▶ Task details
After finding the line with "Je souhaite recevoir le catalogue" in the entries below, retype exactly each line from there through the line with "Vastavad ilusti suurusele", including that final line.

(Data items)
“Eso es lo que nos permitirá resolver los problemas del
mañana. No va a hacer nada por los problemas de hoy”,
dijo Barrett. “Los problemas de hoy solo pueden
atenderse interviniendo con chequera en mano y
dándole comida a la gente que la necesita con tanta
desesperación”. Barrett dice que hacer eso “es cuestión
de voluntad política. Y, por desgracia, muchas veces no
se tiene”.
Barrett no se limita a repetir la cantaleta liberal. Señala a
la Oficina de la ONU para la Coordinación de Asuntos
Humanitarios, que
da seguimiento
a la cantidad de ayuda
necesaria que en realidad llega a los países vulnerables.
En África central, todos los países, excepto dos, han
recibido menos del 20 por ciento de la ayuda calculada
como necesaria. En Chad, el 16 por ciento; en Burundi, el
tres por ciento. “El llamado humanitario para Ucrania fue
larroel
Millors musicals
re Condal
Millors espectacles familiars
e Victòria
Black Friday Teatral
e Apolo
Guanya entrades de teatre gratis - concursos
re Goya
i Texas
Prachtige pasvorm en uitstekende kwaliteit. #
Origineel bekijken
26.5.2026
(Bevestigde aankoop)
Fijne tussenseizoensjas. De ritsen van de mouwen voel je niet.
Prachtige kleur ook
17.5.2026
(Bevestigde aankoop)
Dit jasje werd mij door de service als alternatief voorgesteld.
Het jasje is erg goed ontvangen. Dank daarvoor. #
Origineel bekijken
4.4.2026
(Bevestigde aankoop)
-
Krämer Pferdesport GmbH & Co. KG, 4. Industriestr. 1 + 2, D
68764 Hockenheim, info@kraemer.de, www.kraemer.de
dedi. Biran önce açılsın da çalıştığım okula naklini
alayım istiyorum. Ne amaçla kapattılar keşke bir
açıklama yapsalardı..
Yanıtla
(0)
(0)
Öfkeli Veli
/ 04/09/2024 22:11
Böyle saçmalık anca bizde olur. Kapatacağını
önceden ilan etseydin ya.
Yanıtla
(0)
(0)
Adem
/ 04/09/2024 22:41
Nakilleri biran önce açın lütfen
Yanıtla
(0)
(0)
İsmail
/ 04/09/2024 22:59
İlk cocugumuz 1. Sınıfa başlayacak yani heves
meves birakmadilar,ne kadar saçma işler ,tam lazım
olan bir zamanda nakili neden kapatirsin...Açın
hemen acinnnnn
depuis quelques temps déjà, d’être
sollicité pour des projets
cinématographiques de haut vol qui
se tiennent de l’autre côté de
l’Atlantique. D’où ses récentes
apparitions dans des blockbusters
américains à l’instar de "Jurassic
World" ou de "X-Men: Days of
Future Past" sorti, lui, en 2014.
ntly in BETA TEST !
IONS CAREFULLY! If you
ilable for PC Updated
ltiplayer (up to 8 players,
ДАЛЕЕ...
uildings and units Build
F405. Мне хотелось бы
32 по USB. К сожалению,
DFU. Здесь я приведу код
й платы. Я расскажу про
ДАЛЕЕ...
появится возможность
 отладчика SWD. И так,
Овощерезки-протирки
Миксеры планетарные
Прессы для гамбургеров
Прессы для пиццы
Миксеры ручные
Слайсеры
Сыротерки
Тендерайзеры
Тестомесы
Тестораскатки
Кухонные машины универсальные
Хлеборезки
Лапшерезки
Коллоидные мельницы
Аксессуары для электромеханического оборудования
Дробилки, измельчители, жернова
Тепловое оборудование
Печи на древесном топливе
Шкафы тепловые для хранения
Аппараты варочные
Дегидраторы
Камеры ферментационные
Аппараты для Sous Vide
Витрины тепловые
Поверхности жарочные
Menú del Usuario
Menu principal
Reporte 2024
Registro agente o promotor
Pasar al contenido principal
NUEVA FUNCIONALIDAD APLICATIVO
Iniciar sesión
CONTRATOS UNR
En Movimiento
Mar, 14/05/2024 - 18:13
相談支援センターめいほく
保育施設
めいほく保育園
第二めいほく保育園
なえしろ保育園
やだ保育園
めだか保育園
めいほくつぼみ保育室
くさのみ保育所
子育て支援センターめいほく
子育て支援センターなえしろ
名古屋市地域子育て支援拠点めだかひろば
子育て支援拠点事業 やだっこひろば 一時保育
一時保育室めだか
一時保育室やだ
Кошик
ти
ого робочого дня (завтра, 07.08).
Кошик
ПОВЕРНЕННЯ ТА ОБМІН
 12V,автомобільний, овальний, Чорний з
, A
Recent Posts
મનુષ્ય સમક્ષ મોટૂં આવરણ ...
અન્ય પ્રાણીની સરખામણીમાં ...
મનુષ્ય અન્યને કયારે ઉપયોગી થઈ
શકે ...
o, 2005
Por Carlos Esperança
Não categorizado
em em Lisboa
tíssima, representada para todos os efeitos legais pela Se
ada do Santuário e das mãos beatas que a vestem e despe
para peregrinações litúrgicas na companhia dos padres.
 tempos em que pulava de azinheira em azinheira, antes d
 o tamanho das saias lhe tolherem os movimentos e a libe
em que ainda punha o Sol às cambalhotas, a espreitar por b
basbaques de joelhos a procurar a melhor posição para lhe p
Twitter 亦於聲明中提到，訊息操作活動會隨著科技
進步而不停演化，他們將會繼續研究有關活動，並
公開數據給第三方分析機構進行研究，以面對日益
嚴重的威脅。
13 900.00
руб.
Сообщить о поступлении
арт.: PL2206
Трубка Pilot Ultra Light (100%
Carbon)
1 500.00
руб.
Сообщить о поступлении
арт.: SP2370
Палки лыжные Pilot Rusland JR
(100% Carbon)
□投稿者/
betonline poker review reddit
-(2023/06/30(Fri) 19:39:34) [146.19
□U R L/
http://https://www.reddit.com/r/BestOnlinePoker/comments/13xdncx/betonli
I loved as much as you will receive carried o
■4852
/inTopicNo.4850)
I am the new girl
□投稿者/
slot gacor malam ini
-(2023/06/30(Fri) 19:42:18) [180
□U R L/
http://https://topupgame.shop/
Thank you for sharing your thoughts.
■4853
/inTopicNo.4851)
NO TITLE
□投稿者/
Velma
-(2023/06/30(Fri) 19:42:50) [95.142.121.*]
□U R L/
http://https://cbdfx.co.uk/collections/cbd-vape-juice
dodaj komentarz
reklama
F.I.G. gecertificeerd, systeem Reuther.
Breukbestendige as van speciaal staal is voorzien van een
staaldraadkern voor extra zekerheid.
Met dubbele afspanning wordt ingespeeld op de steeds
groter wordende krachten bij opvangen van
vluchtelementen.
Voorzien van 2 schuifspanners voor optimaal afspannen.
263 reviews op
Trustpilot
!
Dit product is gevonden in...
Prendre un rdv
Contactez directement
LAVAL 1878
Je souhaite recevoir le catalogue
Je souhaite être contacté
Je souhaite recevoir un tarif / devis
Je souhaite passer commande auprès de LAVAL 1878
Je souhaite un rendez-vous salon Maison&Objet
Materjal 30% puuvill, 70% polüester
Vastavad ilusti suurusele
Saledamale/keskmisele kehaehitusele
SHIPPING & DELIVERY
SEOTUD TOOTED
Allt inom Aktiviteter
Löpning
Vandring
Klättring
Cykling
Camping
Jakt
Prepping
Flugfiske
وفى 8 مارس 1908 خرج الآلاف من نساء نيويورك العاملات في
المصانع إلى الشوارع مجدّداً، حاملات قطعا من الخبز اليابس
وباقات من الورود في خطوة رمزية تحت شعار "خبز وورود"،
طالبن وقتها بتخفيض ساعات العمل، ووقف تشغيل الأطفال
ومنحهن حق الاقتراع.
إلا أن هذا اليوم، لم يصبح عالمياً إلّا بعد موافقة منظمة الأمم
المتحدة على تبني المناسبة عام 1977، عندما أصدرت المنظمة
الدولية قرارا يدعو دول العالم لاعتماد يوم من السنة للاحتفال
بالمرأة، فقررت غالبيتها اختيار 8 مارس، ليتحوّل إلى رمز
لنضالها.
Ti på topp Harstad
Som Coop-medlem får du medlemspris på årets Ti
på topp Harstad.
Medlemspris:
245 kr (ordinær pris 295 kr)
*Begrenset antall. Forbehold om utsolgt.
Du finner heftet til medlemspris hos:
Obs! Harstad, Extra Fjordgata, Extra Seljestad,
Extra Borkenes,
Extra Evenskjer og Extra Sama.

▶ Completed exercise
Je souhaite recevoir le catalogue
Je souhaite être contacté
Je souhaite recevoir un tarif / devis
Je souhaite passer commande auprès de LAVAL 1878
Je souhaite un rendez-vous salon Maison&Objet
Materjal 30% puuvill, 70% polüester
Vastavad ilusti suurusele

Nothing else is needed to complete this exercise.